Il potere del giudice di merito di rilievo dei vizi processuali

Redazione scientifica
15 Marzo 2021

Il potere di rilievo «anche ex officio», attribuito dalla norma del processo o desumibile dallo scopo di interesse pubblico, indisponibile dalle parti, sotteso alla norma processuale che stabilisce un requisito formale, deve essere esercitato dal giudice di merito, in difetto di espressa autorizzazione normativa alla rilevazione «in ogni stato e grado» ed escluse le ipotesi di «vizi relativi a questioni fondanti», al più tardi entro il grado di giudizio nel quale il vizio si è manifestato.

È questo il principio di diritto enunciato dalla Suprema Corte, con la sentenza n. 6762/21, depositata il 10 marzo.

La Corte d'appello di Lecce rigettava l'impugnazione di una società, confermando la decisione di prime cure che aveva dichiarato infondate le domande proposte da quest'ultima nei confronti dell'Università degli Studi del Salento, aventi ad oggetto la risoluzione per inadempimento della convenzione.

Il Giudice aveva accertato che l'Università aveva adempiuto sia l'obbligo di collaborazione nello svolgimento dell'attività di ricerca sia gli obblighi di risultato.

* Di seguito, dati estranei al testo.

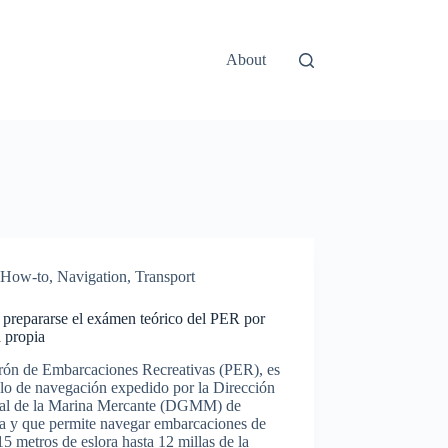
About
How-to
,
Navigation
,
Transport
prepararse el exámen teórico del PER por
 propia
trón de Embarcaciones Recreativas (PER), es
ulo de navegación expedido por la Dirección
al de la Marina Mercante (DGMM) de
a y que permite navegar embarcaciones de
15 metros de eslora hasta 12 millas de la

La società suddetta ricorre in Cassazione lamentando, tra i vari motivi, la decadenza ex art. 167, comma 2, c.p.c. dell'ente pubblico dalla proposizione dell'eccezione di merito di inadempimento contrattuale (art. 1460 c.c.), in conseguenza della tardiva costituzione nel giudizio di primo grado, essendosi formato il giudicato implicito interno sulla relativa questione, non eccepita dalla parte né rilevata d'ufficio dal Giudice di prime cure (né dal Giudice d'appello) e da questi implicitamente disattesa con pronuncia non investita sul punto, ex art. 167, comma 2, c.p.c. con specifico motivo di gravame.

La censura è inammissibile. La Suprema Corte afferma infatti il seguente principio di diritto: «il potere di rilievo «anche ex officio» dei vizi relativi alla attività processuale, attribuito dalla norma del processo o desumibile dallo scopo di interesse pubblico, indisponibile dalle parti, sotteso alla norma processuale che stabilisce un requisito formale, prescrive un termine di decadenza o prevede il compimento di una determinata attività, deve essere esercitato dal giudice di merito, in difetto di espressa autorizzazione normativa alla rilevazione «in ogni stato e grado» ed escluse le ipotesi di «vizi relativi a questioni fondanti» (che rendono l'attività svolta del tutto disforme dal modello legale del processo), al più tardi entro il grado di giudizio nel quale il vizio si è manifestato, rimanendo precluso tanto al giudice del gravame, quanto alla Corte di cassazione, il potere di rilevare, per la prima volta, tale vizio di ufficio (o su eventuale sollecitazione della parte interessata all'esercizio di tale potere officioso), ove la relativa questione non abbia costituito specifico motivo di impugnazione, ovvero sia stata ritualmente riproposta, atteso che, qualora il giudice di primo grado abbia deciso la controversia nel merito, omettendo di pronunciare espressamente sul vizio (e nonostante la eventuale eccezione della parte interessata), la relazione di implicazione necessaria tra la soluzione - ancorchè implicita - adottata in ordine alla validità/ammissibilità della domanda/eccezione di merito (questione processuale pregiudiziale) e l'esame e la pronuncia espressa sulla domanda/eccezione (questione di merito dipendente), determina l'intangibilità della decisione implicita sulla questione processuale ove non specificatamente investita con i mezzi impugnatori, in applicazione del principio di conversione del vizio in motivo di gravame ex art. 161, comma 1, c.p.c., non trovando ostacolo nel carattere implicito della decisione la formazione del giudicato processuale interno».
In conclusione, la Corte dichiara inammissibile il ricorso.